Advancing AI Trustworthiness Through Patient Simulation: Risk Assessment of Conversational Agents for Antidepressant Selection

arXiv cs.CL / 3/30/2026

💬 OpinionIdeas & Deep AnalysisModels & Research

共有:

Key Points

The paper proposes a patient simulator that generates realistic, controllable healthcare conversations to evaluate conversational agents at scale for risk assessment across populations.
The simulator is built around NIST AI Risk Management Framework concepts and combines medical profiles from All of Us EHR data, linguistic profiles tied to health literacy, and behavioral profiles (cooperative, distracted, adversarial).
In 500 simulations assessing an AI decision aid for antidepressant selection, performance degraded monotonically as health literacy decreased, with concept retrieval varying from 47.6% (limited) to 81.9% (proficient).
Medical concept fidelity was high (96.6%) with strong human and LLM-judge agreement (kappa values of 0.73 and 0.78), while behavioral profile classification was also reliable (0.93 kappa) and linguistic profile agreement was moderate (0.61 kappa).
The study concludes that health literacy is a primary, measurable risk factor for conversational healthcare AI, implying the need for more equitable deployment and evaluation practices.

Abstract

Objective: This paper introduces a patient simulator for scalable, automated evaluation of healthcare conversational agents, generating realistic, controllable interactions that systematically vary across medical, linguistic, and behavioral dimensions to support risk assessment across populations.
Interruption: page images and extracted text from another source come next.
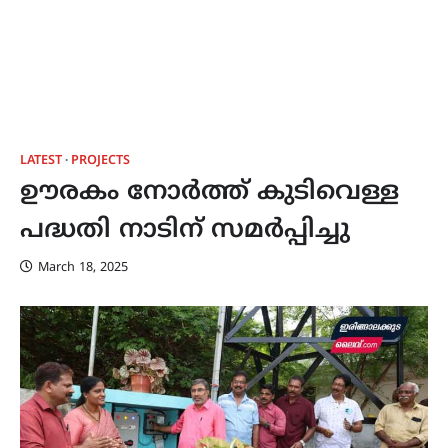
LATEST
PROJECTS
ഊരകം നോർത്ത് കുടിവെള്ള
പദ്ധതി നാടിന് സമർപ്പിച്ചു
March 18, 2025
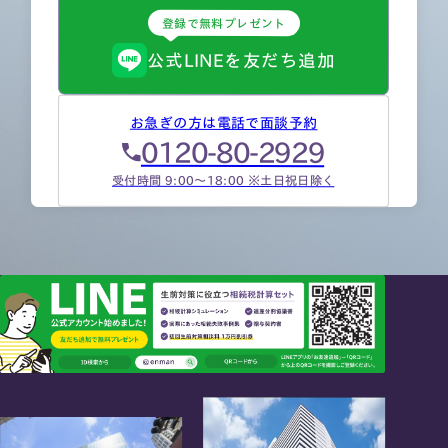
登録で無料プレゼント
公式LINEを友だち追加
お急ぎの方は電話で面談予約
0120-80-2929
受付時間 9:00～18:00 ※土日祝日除く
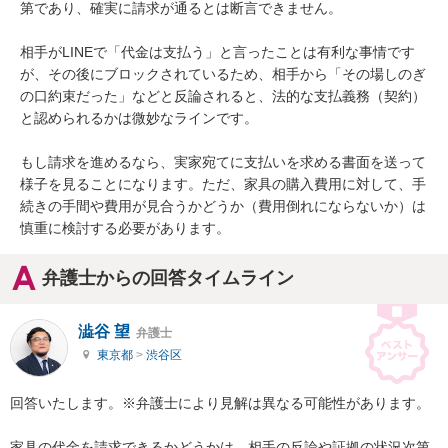
第であり、確実に請求が通るとは断言できません。

相手がLINEで「代金は支払う」と言ったことは有利な事情です
が、その後にブロックされているため、相手から「その場しのぎ
の口約束だった」などと反論されると、法的な支払義務（契約）
と認められるかは微妙なラインです。

もし請求を進めるなら、実家宛てに支払いを求める書面を送って
様子を見ることになります。ただ、家具の購入費用に対して、手
続きの手間や費用が見合うかどうか（費用倒れにならないか）は
慎重に検討する必要があります。
弁護士からの回答タイムライン
澁谷 望
弁護士
東京都
>
渋谷区
回答いたします。※弁護士により見解は異なる可能性があります。

家具の代金を請求できるかどうかは、相手の反論や証拠の状況次第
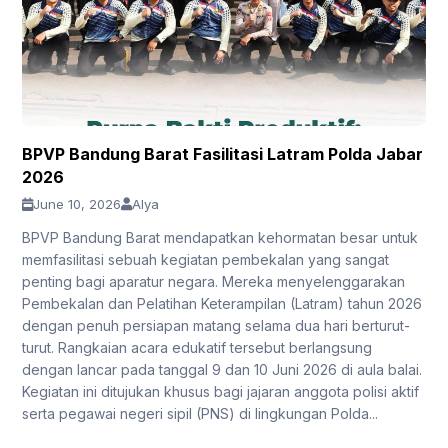
BPVP Bandung Barat Fasilitasi Latram Polda Jabar
2026
June 10, 2026
Alya
BPVP Bandung Barat mendapatkan kehormatan besar untuk
memfasilitasi sebuah kegiatan pembekalan yang sangat
penting bagi aparatur negara. Mereka menyelenggarakan
Pembekalan dan Pelatihan Keterampilan (Latram) tahun 2026
dengan penuh persiapan matang selama dua hari berturut-
turut. Rangkaian acara edukatif tersebut berlangsung
dengan lancar pada tanggal 9 dan 10 Juni 2026 di aula balai.
Kegiatan ini ditujukan khusus bagi jajaran anggota polisi aktif
serta pegawai negeri sipil (PNS) di lingkungan Polda...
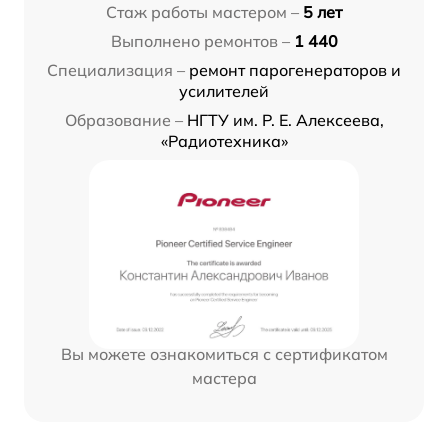
Стаж работы мастером –
5 лет
Выполнено ремонтов –
1 440
Специализация –
ремонт парогенераторов и
усилителей
Образование –
НГТУ им. Р. Е. Алексеева,
«Радиотехника»
Вы можете ознакомиться с сертификатом
мастера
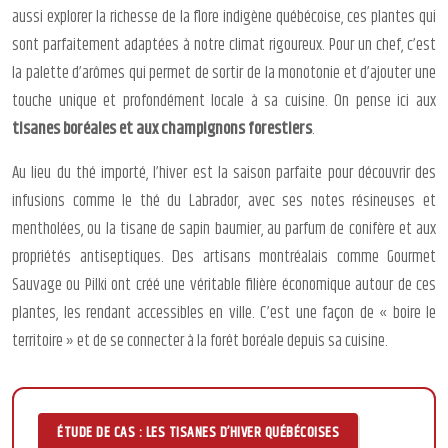
aussi explorer la richesse de la flore indigène québécoise, ces plantes qui
sont parfaitement adaptées à notre climat rigoureux. Pour un chef, c’est
la palette d’arômes qui permet de sortir de la monotonie et d’ajouter une
touche unique et profondément locale à sa cuisine. On pense ici aux
tisanes boréales et aux champignons forestiers
.
Au lieu du thé importé, l’hiver est la saison parfaite pour découvrir des
infusions comme le thé du Labrador, avec ses notes résineuses et
mentholées, ou la tisane de sapin baumier, au parfum de conifère et aux
propriétés antiseptiques. Des artisans montréalais comme Gourmet
Sauvage ou Pilki ont créé une véritable filière économique autour de ces
plantes, les rendant accessibles en ville. C’est une façon de « boire le
territoire » et de se connecter à la forêt boréale depuis sa cuisine.
ÉTUDE DE CAS : LES TISANES D’HIVER QUÉBÉCOISES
Methods: Grounded in the NIST AI Risk Management Framework, the simulator integrates three profile components: (1) medical profiles constructed from All of Us electronic health records using risk-ratio gating; (2) linguistic profiles modeling health literacy and condition-specific communication; and (3) behavioral profiles representing cooperative, distracted, and adversarial engagement. Profiles were evaluated against NIST AI RMF trustworthiness requirements and assessed against an AI Decision Aid for antidepressant selection. Results: Across 500 simulated conversations, the simulator revealed monotonic degradation in AI Decision Aid performance across health literacy levels: Rank-1 concept retrieval ranged from 47.6% (limited) to 81.9% (proficient), with corresponding recommendation degradation. Medical concept fidelity was high (96.6% across 8,210 concepts), validated by human annotators (0.73 kappa) and an LLM judge with comparable agreement (0.78 kappa). Behavioral profiles were reliably distinguished (0.93 kappa), and linguistic profiles showed moderate agreement (0.61 kappa). Conclusions: The simulator exposes measurable performance risks in conversational healthcare AI. Health literacy emerged as a primary risk factor with direct implications for equitable AI deployment.